Cynthia Sylvestermouse from United States on January 20, 2010:
This is absolutely wonderful and you have certainly given excellent step by step instructions and photos! I love it! This would be such a cute addition in any room! Totally awesome! Angel Blessed and added to my Squid Angel Mouse Tracks lens.
anonymous on January 13, 2010:
Hi i Loved your craft ideas especially the tin can pen holder. I am thinking of making one to match my guest book at my wedding, we have a few artists in the family and this way I'm hoping to get some colourful and creative entries from family and friends!Thank u for the inspiration and the easy to follow how to stepsxx
Rhonda Albom from New Zealand on December 25, 2009:
Hi, I am back again to let you know that we just made one of these and I have featured this lens at By Kids 4 Kids - A Group of Squidoo Lenses for Kids. I have sprinkled some angel dust (you can add a link to my angel lens if you want).
puzzlerpaige (author) on December 10, 2009:
Thanks for stopping by. If you take a picture of your project I'd love to feature it here on this article. You can contact me through the "contact me" button by clicking on "puzzlemaker" in the upper right corner. Merry Christmas!
anonymous on December 10, 2009:
I plan to make tin candle holders for small office Christmas gifts.Thanks and Merry Christmas.
anonymous on November 04, 2009:
This is a brilliant idea for using old cans and the layout is excellent. A great step by step guide! SquidAngel Blessings for you!
Seeking Pearls from Pueblo West on October 11, 2009:
Wonderful and comprehensive lens. You are a fabulous teacher. Love this lens.
tandemonimom lm on October 03, 2009:
What cute cans! We did one, one year, where we hot-glued candy canes (still wrapped) all around the can, with the hooks at the top and facing out. It was very festive!
missbat on September 20, 2009:
What a cute idea! Certainly something everyone can use. Great job!
Joan4 on September 20, 2009:
I like the idea of painting the edges especially. I had never considered that! Great instructions, super idea! Blessed by a SquidAngel!

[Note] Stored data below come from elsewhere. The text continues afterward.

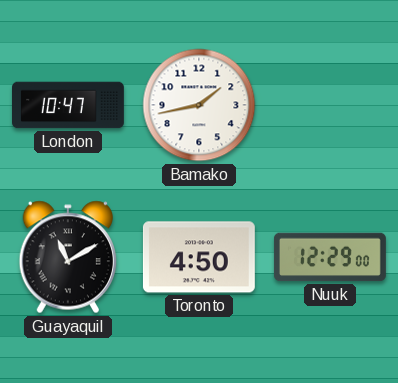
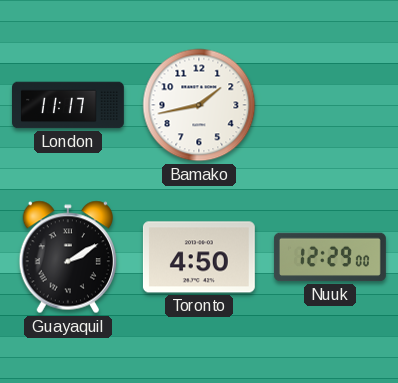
London: 10:47 -> 11:17
Guayaquil: 11:10 -> 2:10
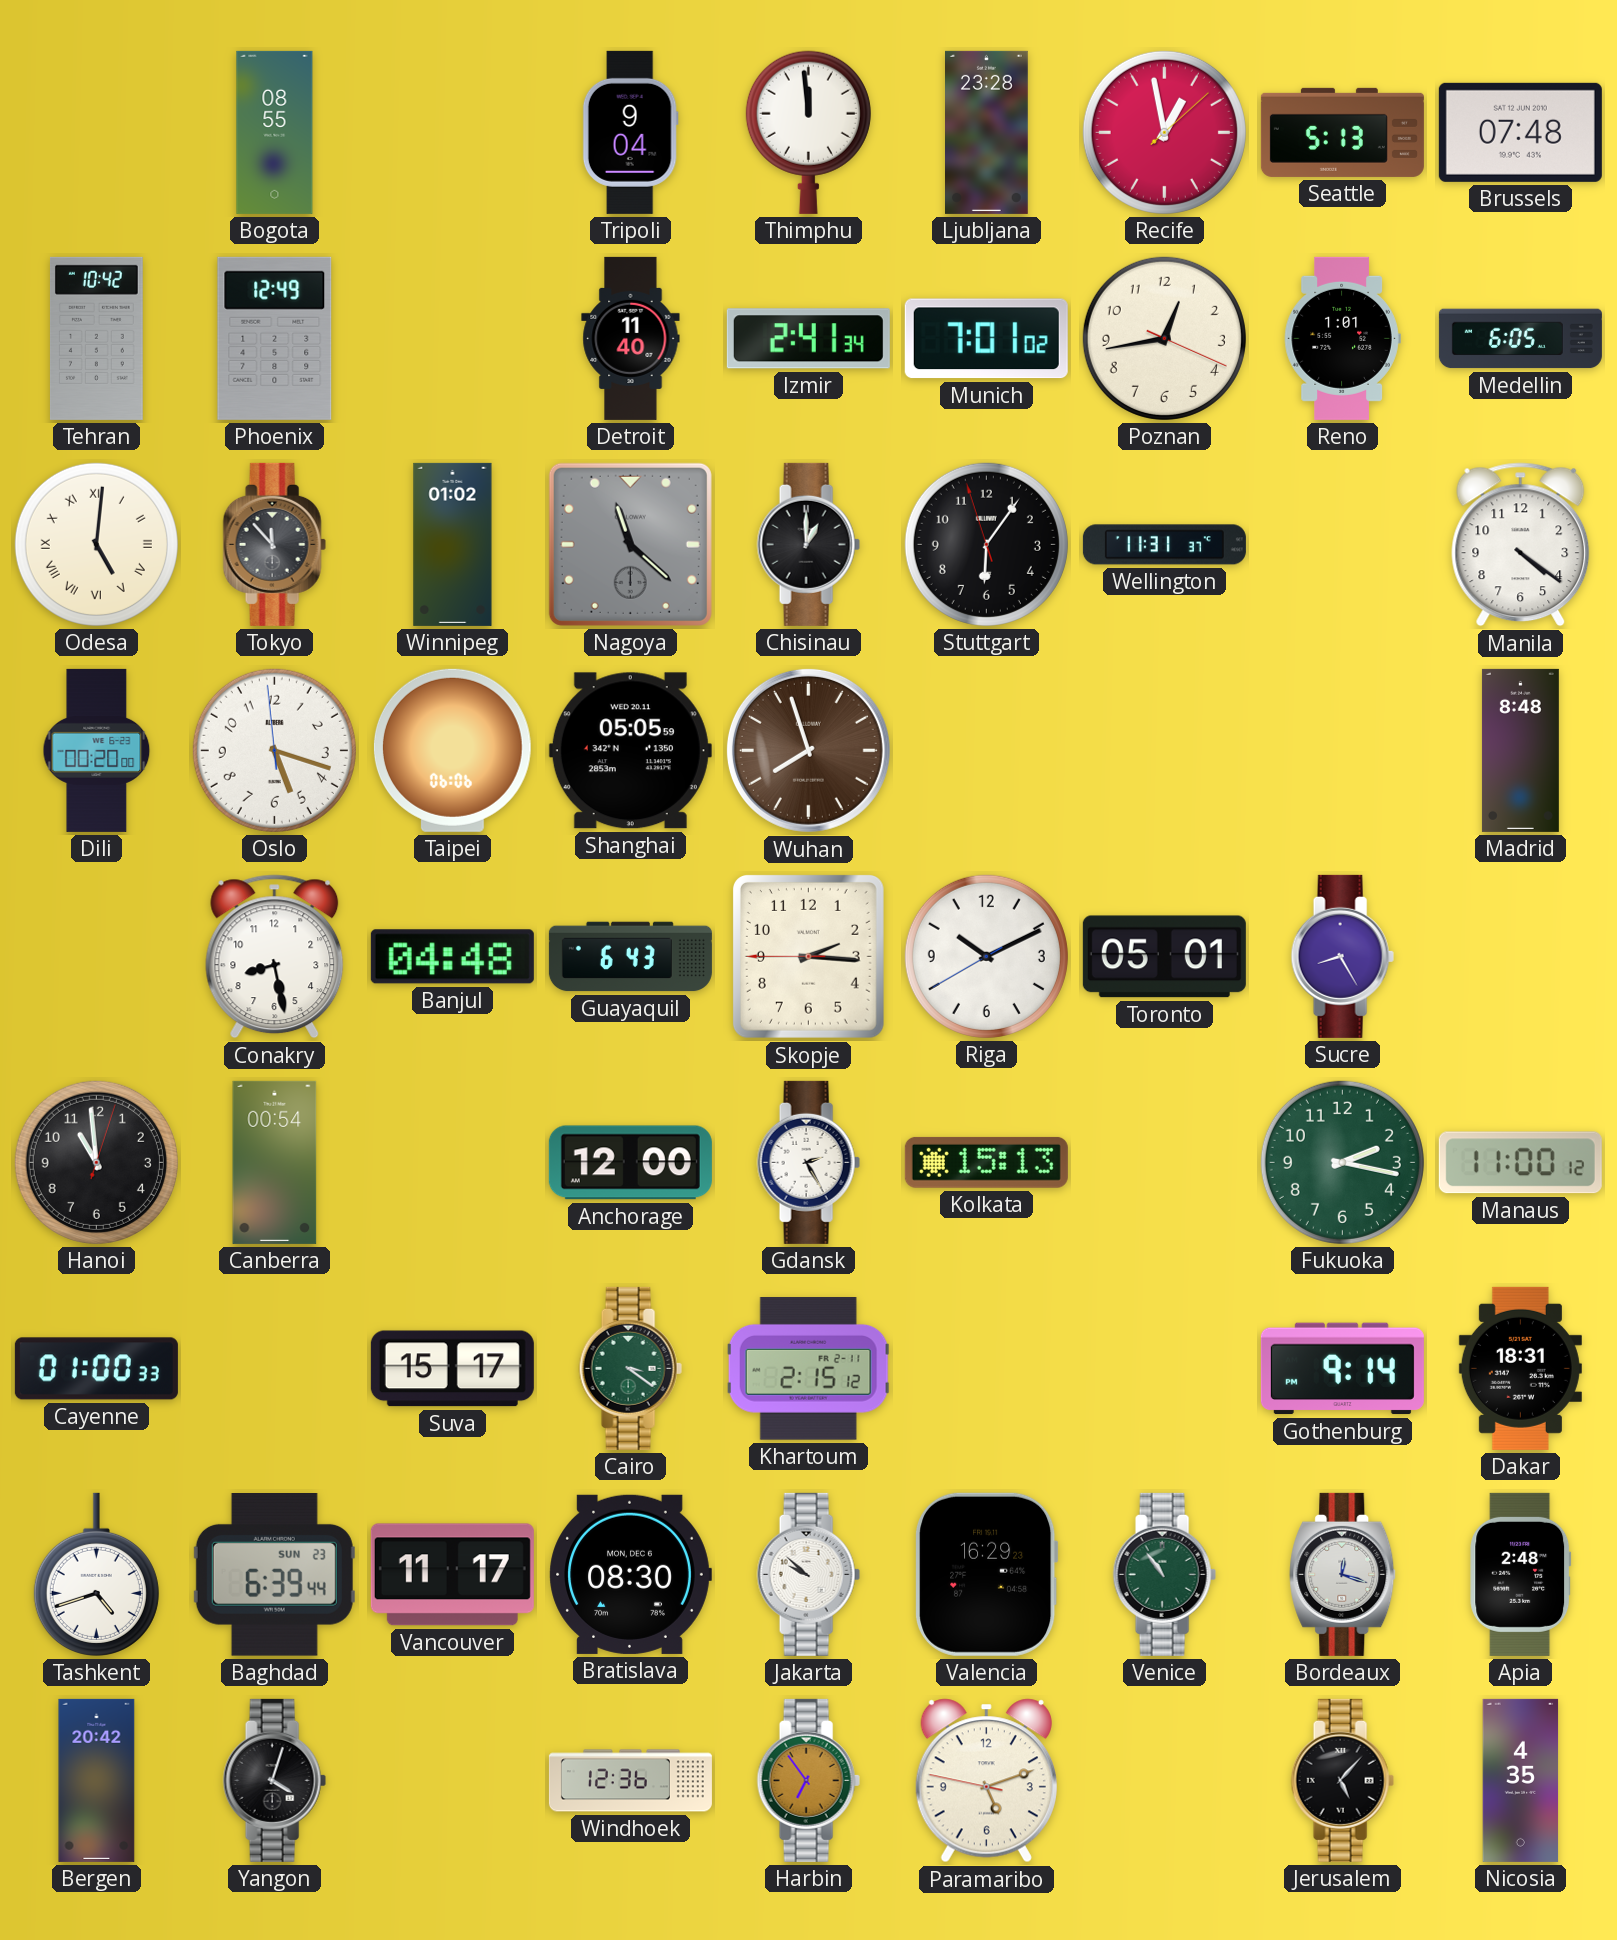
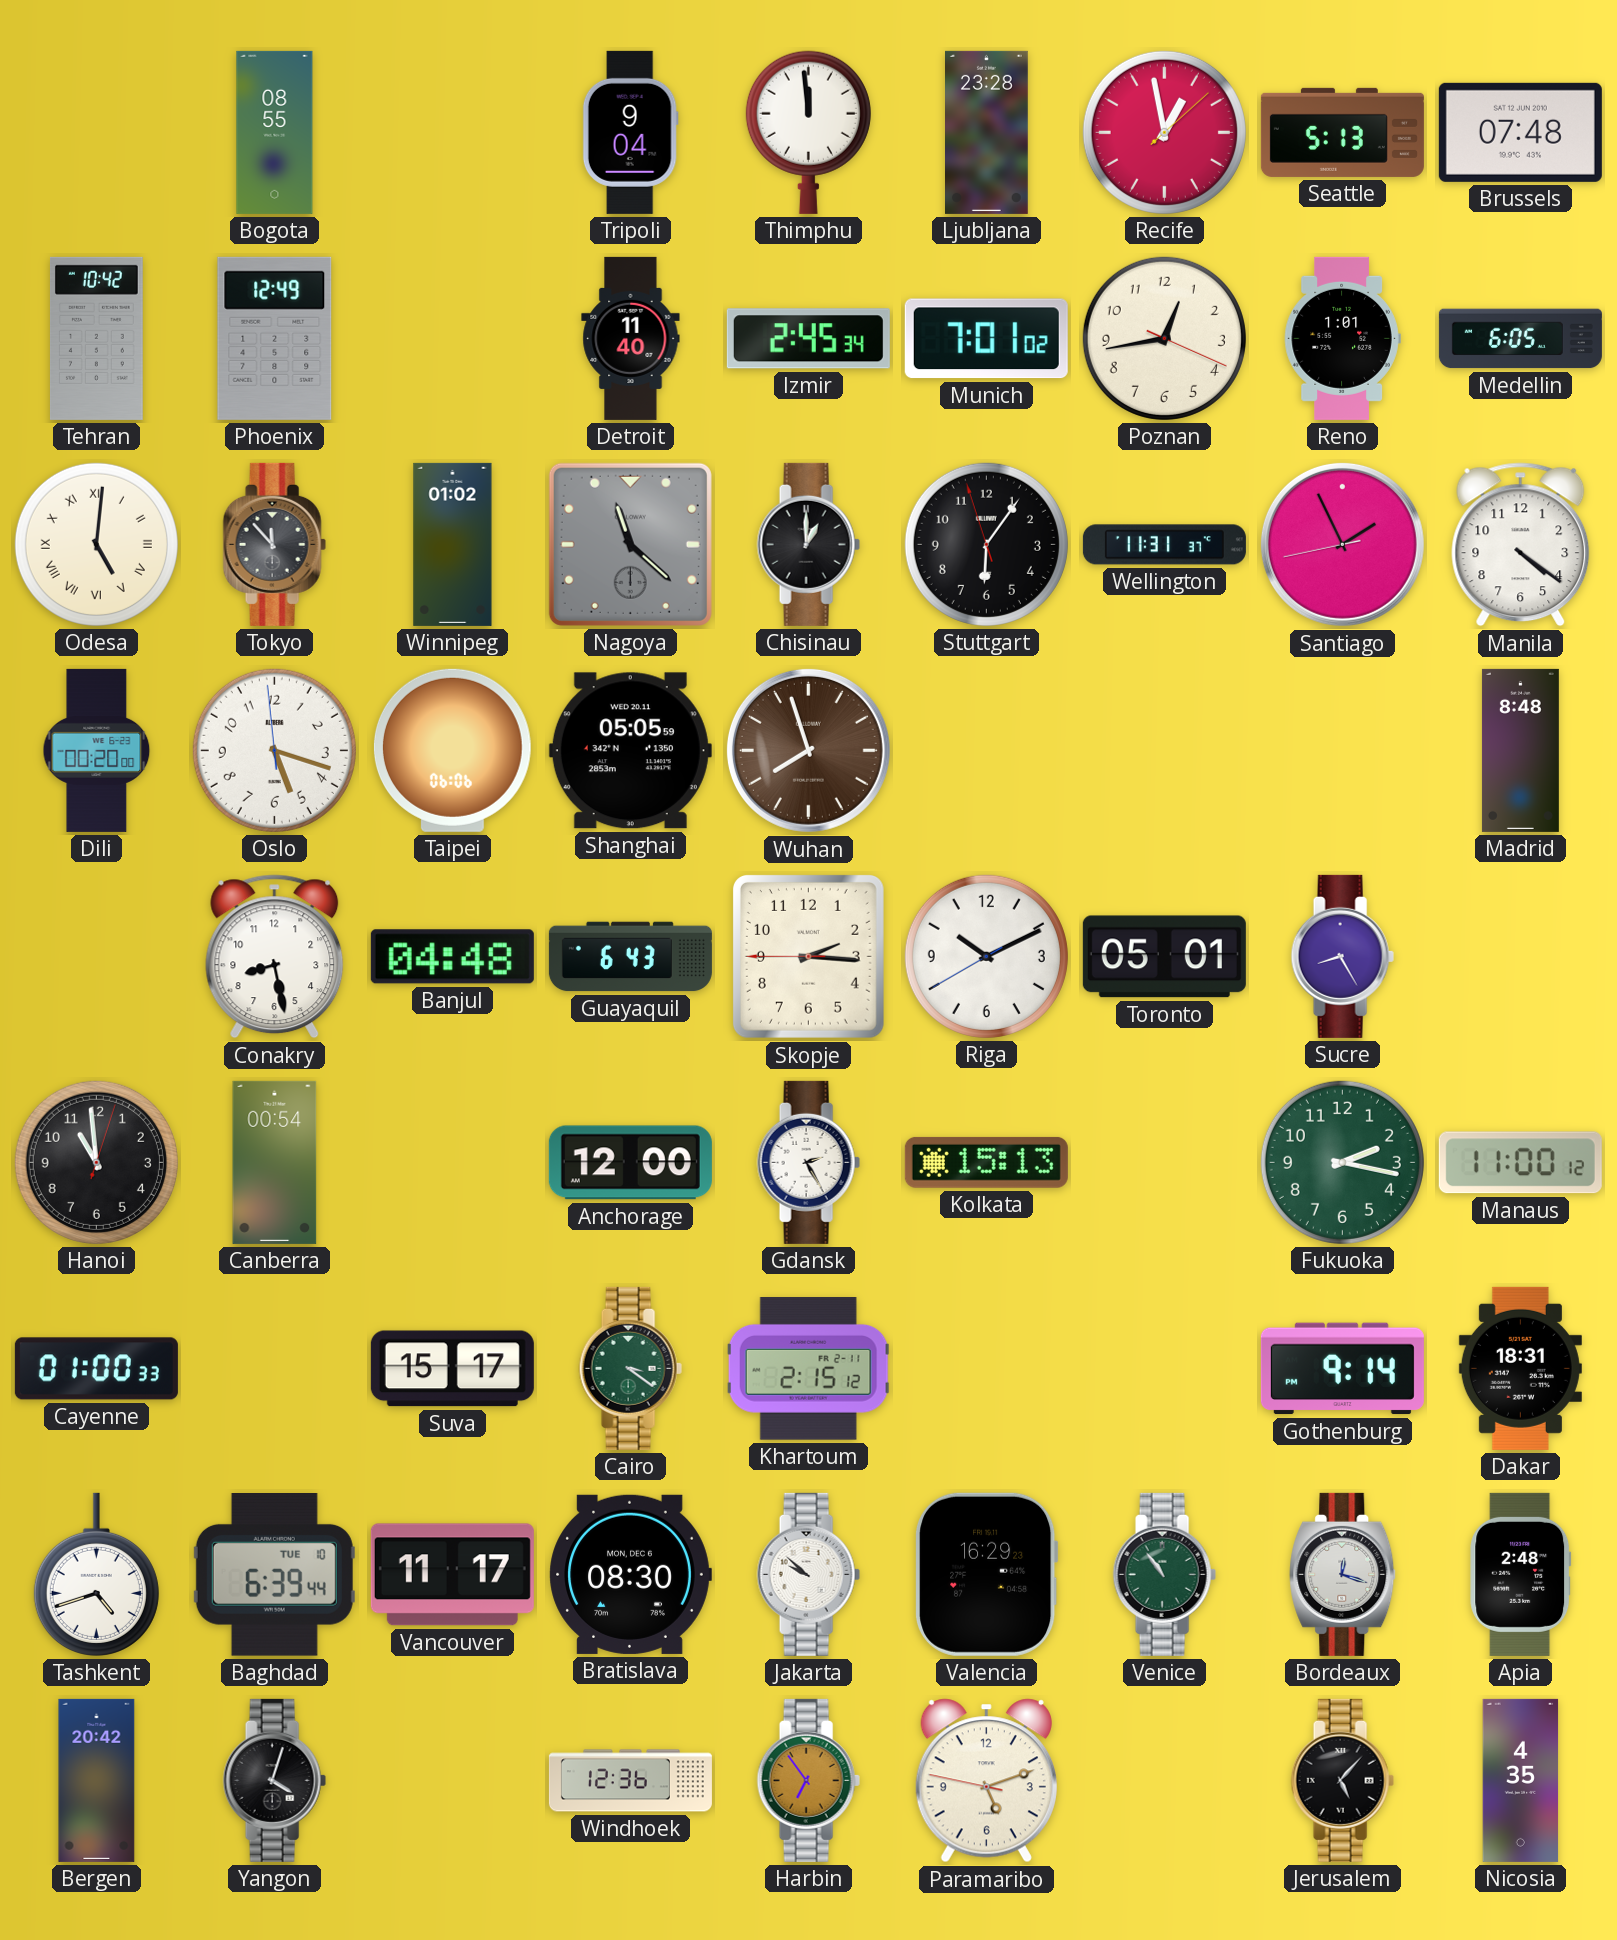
Izmir: 2:41 -> 2:45
Santiago: none -> 1:55
Baghdad date: SUN 23 -> TUE 10
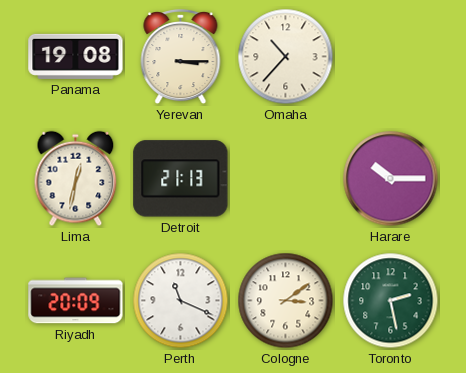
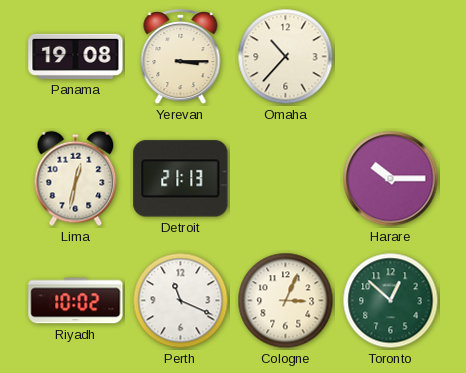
Riyadh: 20:09 -> 10:02
Cologne: 3:09 -> 3:04
Toronto: 2:28 -> 12:52
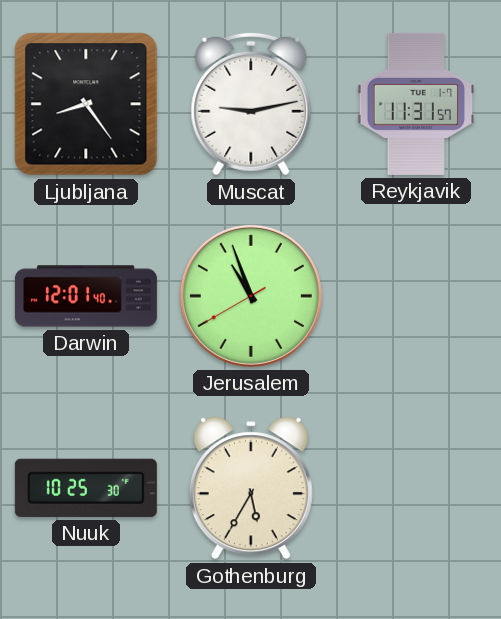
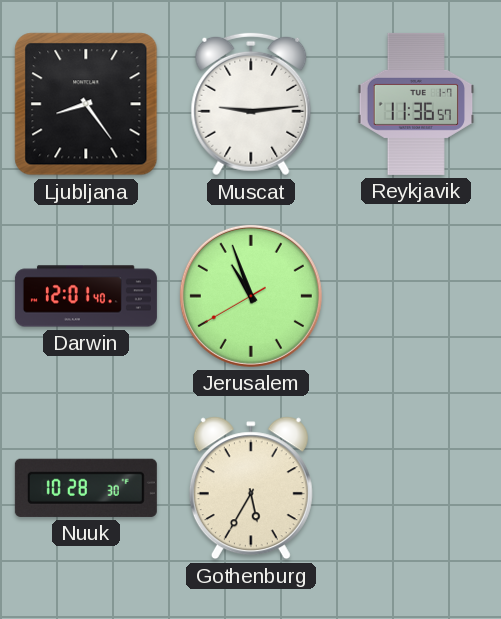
Muscat: 9:13 -> 9:14
Reykjavik: 11:31 -> 11:36
Nuuk: 10:25 -> 10:28
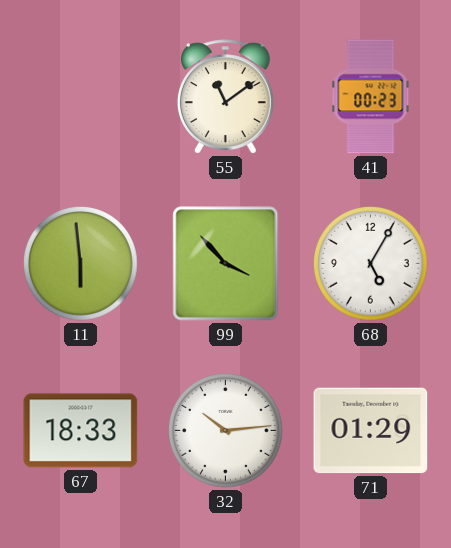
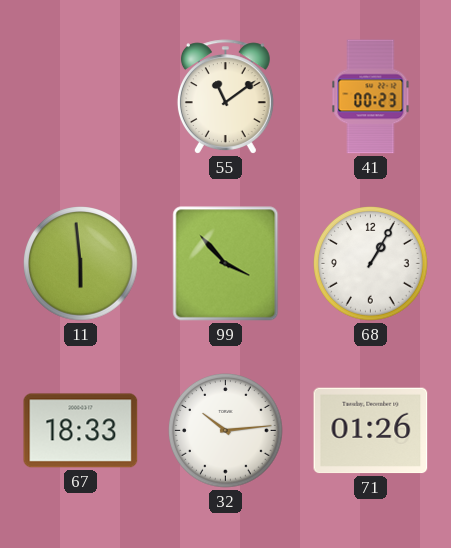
68: 5:05 -> 1:05
71: 01:29 -> 01:26
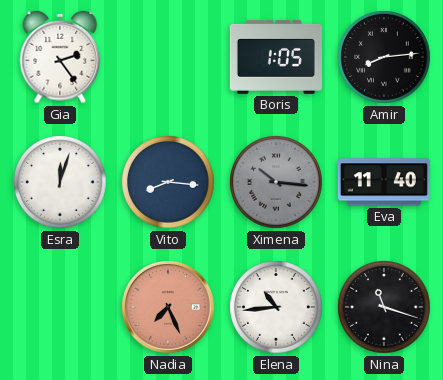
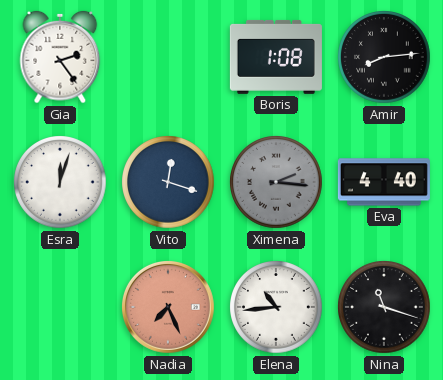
Boris: 1:05 -> 1:08
Vito: 8:16 -> 12:18
Ximena: 10:16 -> 2:16
Eva: 11:40 -> 4:40
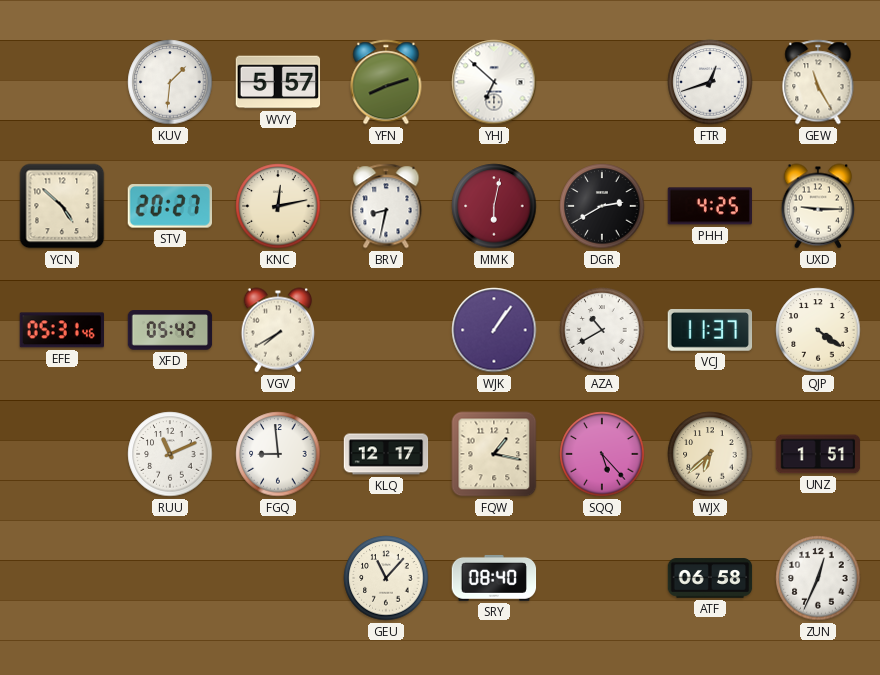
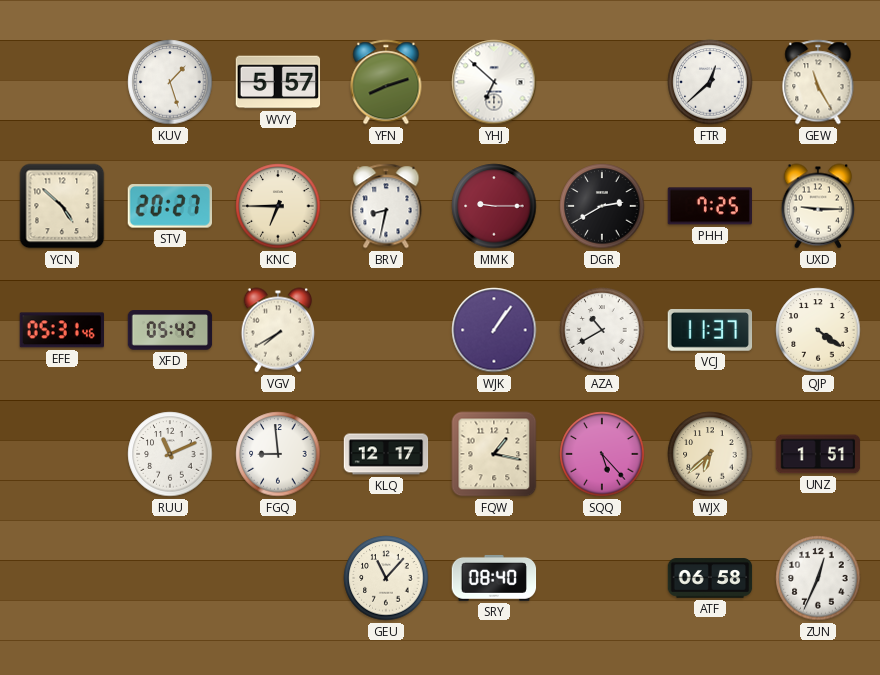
KUV: 1:31 -> 1:27
FTR: 12:42 -> 12:38
KNC: 12:13 -> 6:45
MMK: 6:02 -> 9:15
PHH: 4:25 -> 7:25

Michey LM on September 20, 2009:
Wow! this is so funny, and detailed, you are a great teacher .
I enjoy your lens.
Rhonda Albom from New Zealand on September 20, 2009:
great ideas. we make these every winter season when we come to the South Island for winter. We never painted the upper edge. What a great idea. I added this lens to the plexo on Arts and Crafts resources
JanieceTobey on September 17, 2009:
I remember making these as a child, but had forgotten all about them! We could use some more of these now, so thanks for the reminder!! I loved your very clear and exact directions and photos!
Nancy Tate Hellams from Pendleton, SC on September 17, 2009:
You have some good paint brushes in that super can. I love this Craft Idea and in fact was thinking about it recently and will sure be coming back here for these great instructions on the Best Tin Can Recycling Craft.